The Yahapalana Government completed four years on 8 January this year. The four-year journey was a rough ride with a clear rift between the President and the UNP; the ruling party. The Government continues to face severe criticism from both inside and outside.
Prior to any comment on the economic performance, it would be necessary to understand the key policy differences of the two administrations, prior to and post January 2015. The UPFA Government led by the former President was believed to be influenced by the left-wing thinking and rely on strong government for running the economy.
Economic policy prior to 2015
Economic growth in post war era from 2009-2012 was markedly higher, largely due to rebuilding of infrastructure and economic integration of north and east after the completion war in 2009. The economic policy was more inward-looking. The economic growth primarily derived from the domestic economy, through large infrastructure spending, funded by the foreign loans obtained by the Government.
Except the promotion of tourism sector, industrial production and export sector were neglected. As a result, export share of the Gross Domestic Product (GDP) took notable downward trajectory over the years. The economic growth increased disposable income (evidenced by the growth of per capita income) of the people and the miniscule export earnings were quite insufficient to meet import demand for the manufactured goods.
The domestic business sector influenced the Government to protect domestic industries, largely monopolistic or oligopolistic in nature, via trade barriers making them less competitive internationally. From the fiscal side, public debt increased at a rapid phase since the Government borrowed funds for large infrastructure spending.
To meet ever raising foreign debt financing commitments, the Government turned towards short-term interest arbitrage funds, known as hot money which was readily available at that time due to the ultralow interest rate regime prevailed in the west.
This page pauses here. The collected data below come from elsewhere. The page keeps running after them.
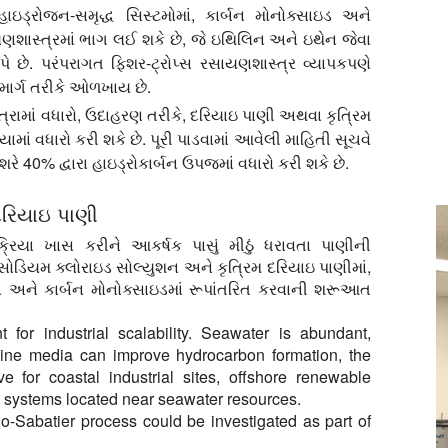
ાઇડ્રોજન-સમૃદ્ધ સિસ્ટમોમાં, કાર્બન મોનોક્સાઇડ અને
યણશાસ્ત્રમાં ભાગ લઈ શકે છે, જે ઇથિલિન અને ઇથેન જેવા
ે છે. પરંપરાગત ફિશર-ટ્રોપ્સ રસાયણશાસ્ત્ર વ્યાપકપણે
 માર્ગ તરીકે ઓળખાય છે.
ત્રામાં વધારો, ઉદાહરણ તરીકે, દરિયાઇ પાણી અથવા કૃત્રિમ
ામાં વધારો કરી શકે છે. પૂરી પાડવામાં આવેલી માહિતી સૂચવે
ે 40% દ્વારા હાઇડ્રોકાર્બન ઉપજમાં વધારો કરી શકે છે.
 દરિયાઇ પાણી
રિયા ખાસ કરીને આકર્ષક પાસું મીઠું ધરાવતા પાણીની
સોડિયમ ક્લોરાઇડ સોલ્યુશન અને કૃત્રિમ દરિયાઇ પાણીમાં,
ન અને કાર્બન મોનોક્સાઇડમાં રૂપાંતરિત કરવાની શરૂઆત
 for industrial scalability. Seawater is abundant,
aline media can improve hydrocarbon formation, the
e for coastal industrial sites, offshore renewable
n systems located near seawater resources.
no-Sabatier process could be investigated as part of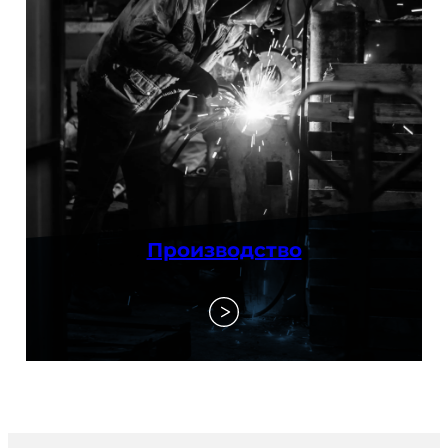
Производство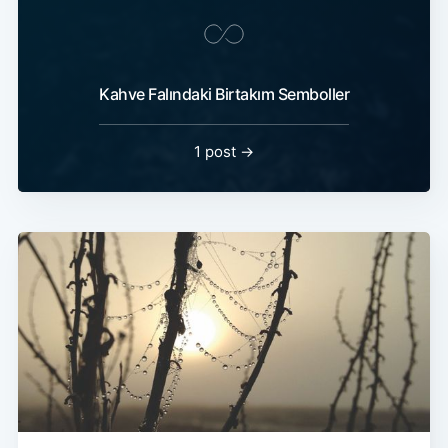
Kahve Falındaki Birtakım Semboller
1 post →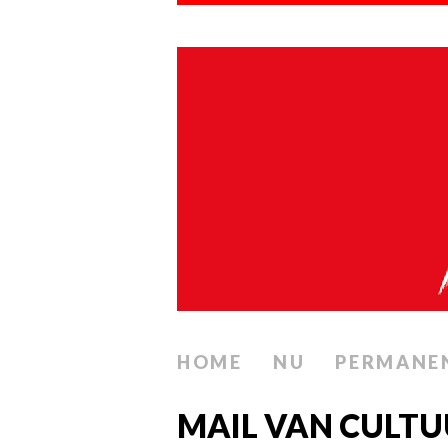
HOME
NU
PERMANE
MAIL VAN CULT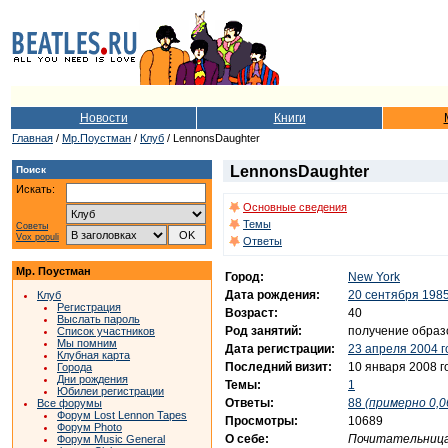
Новости
Книги
Главная
/
Мр.Поустман
/
Клуб
/ LennonsDaughter
LennonsDaughter
Поиск
Искать:
Основные сведения
Темы
Советы
Vox populi
Ответы
Мр. Поустман
Город:
New York
Дата рождения:
20 сентября 1985
Клуб
Регистрация
Возраст:
40
Выслать пароль
Род занятий:
получение образ
Список участников
Мы помним
Дата регистрации:
23 апреля 2004 г
Клубная карта
Последний визит:
10 января 2008 г
Города
Дни рождения
Темы:
1
Юбилеи регистрации
Ответы:
88
(примерно 0,0
Все форумы
Форум Lost Lennon Tapes
Просмотры:
10689
Форум Photo
О себе:
Почитательница 
Форум Music General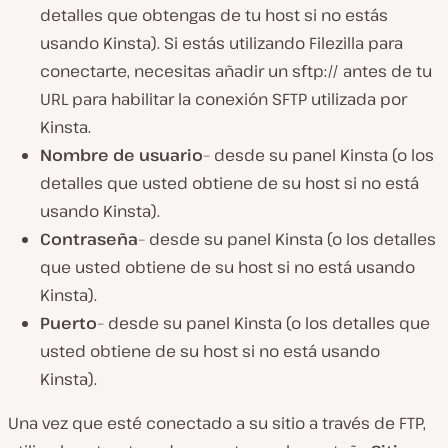
detalles que obtengas de tu host si no estás
usando Kinsta). Si estás utilizando Filezilla para
conectarte, necesitas añadir un sftp:// antes de tu
URL para habilitar la conexión SFTP utilizada por
Kinsta.
Nombre de usuario
– desde su panel Kinsta (o los
detalles que usted obtiene de su host si no está
usando Kinsta).
Contraseña
– desde su panel Kinsta (o los detalles
que usted obtiene de su host si no está usando
Kinsta).
Puerto
– desde su panel Kinsta (o los detalles que
usted obtiene de su host si no está usando
Kinsta).
Una vez que esté conectado a su sitio a través de FTP,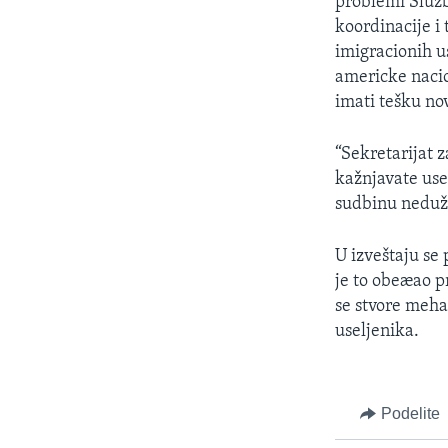
problemi Službe
koordinacije i
imigracionih u
americke naci
imati tešku no
“Sekretarijat 
kažnjavate usel
sudbinu nedužn
U izveštaju se
je to obeæao p
se stvore meha
useljenika.
Podelite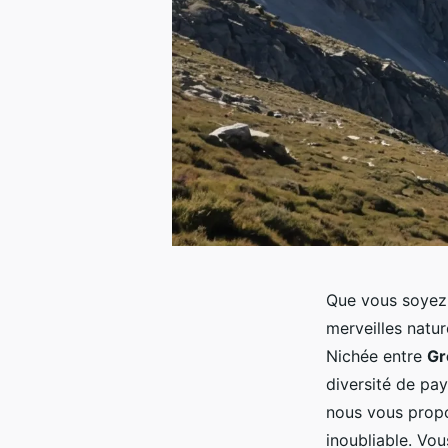
Que vous soyez 
merveilles natur
Nichée entre
Gr
diversité de pay
nous vous propo
inoubliable. Vo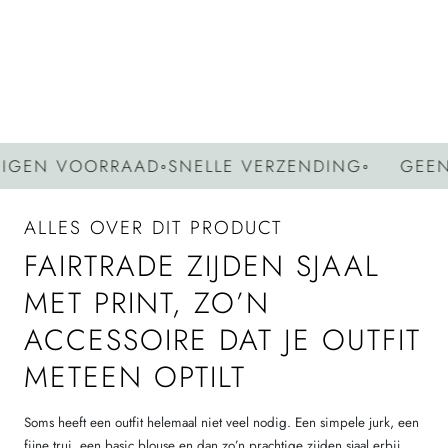
Deel
Pin
Kopieer
op
op
link
Facebook
Pinterest
EN VOORRAAD
◦
SNELLE VERZENDING
◦
GEEN G
ALLES OVER DIT PRODUCT
FAIRTRADE ZIJDEN SJAAL
MET PRINT, ZO’N
ACCESSOIRE DAT JE OUTFIT
METEEN OPTILT
Soms heeft een outfit helemaal niet veel nodig. Een simpele jurk, een
fijne trui, een basic blouse en dan zo’n prachtige zijden sjaal erbij.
The Government allowed hot money into LKR denominated Government securities. By the end of 2014, this accounted for $ 3.5 b, compared to official foreign reserves of $ 8.2 b. However, there was no strategy to refinance the gap when that hot money leaves the country.
Financing massive Government expenditure
The economic policy of the Yahapalana Government was not vastly different. The Government had to find financing to fund popular and profligate election promises, such as massive Rs. 10,000 pay hike to nearly 1.3 million State sector employees. By 2015, debt service commitments of many loans, obtained by previous administration for infrastructure spending, were due for repayment. Since the returns of those projects were not sufficient to finance debt service commitments, additional funding was required. Expansion in the budget deficit was inevitable.
The Finance Minister vigorously followed up and made strenuous effort to improve the revenue collection process. As a result, the Government was able to increase the Government revenue to marginalise the effect of highest-ever increase in the Government expenditure in the recent history. By that time, the Finance Minister was virtually handicapped without the required institutional setup, which usually comes under the Ministry.
To his credit, with only three main institutions under his purview, he was successful in increasing the Government revenue by 21% and 16% during 2015 and 2016 respectively. This effort bucked the declining trend observed in Government revenue during the previous decade. After 10 years, the Finance Ministry was able to increase Government revenue as a percentage of GDP. The Finance Minister, for his exertion to establish fiscal consolidation via raising revenue, was recognised as the Best Finance Minister of the Asia Pacific region by financial magazine The Banker.
Apart from the fiscal consolidation initiatives and certain fiscal reforms agreed with the IMF, the Government failed to undertake necessary economic reforms. The external pressure continues with the exit strategy of the Fed, central bank of the USA. The economic growth virtually came to halt while regional peers were growing at rate of 5-7% range. There was a slight pickup in exports towards latter part, but no clear strategy in making the country competitive in international market. Our export remain highly concentrated and yet no visible effort is made in diversifying the export base.
There were two finance ministers during the four-year period compared to one finance minister during the 10 years prior to 2015. One finance minister was only the minister in charge of revenue collection, however, lately the current minister received all institutions which typically come under the Ministry.
The institutional set up and the public officials remained unchanged. The marked difference was the panel of key policymakers and advisors of the Government (not referring to present advisors of the Finance Ministry). Key economic policymakers of the previous regime ware pragmatic and practical though they never intervened to change the left centric economic views of the former President. In contracts, the advisors of the present Government are textbook style and lack comprehension. As a result, the Prime Minister continues to make economic policy announcements one after the other without serious action plans behind them for better execution.
Contrary to popular belief that the economy is handled by the Finance Ministry, the Government chooses the economic policy while the Finance Ministry plays a lead role in policy formulation and implementation. Apart from fiscal consolidation efforts during the first few years, no serious efforts are taken in respect of necessary economic reforms required to take the country forward.
The economic outlook is bleak given the tough external environment and weakening growth prospectus. The Government may not be able to undertake any serious economic reform this year too due to the preparation for the forthcoming presidential election in the latter part of this year.
(The writer is a CFA charterholder; capital market practitioner and Certified FRM. The views and opinions expressed in this article are those of the writer and do not necessarily reflect the official policy or position of any institution.)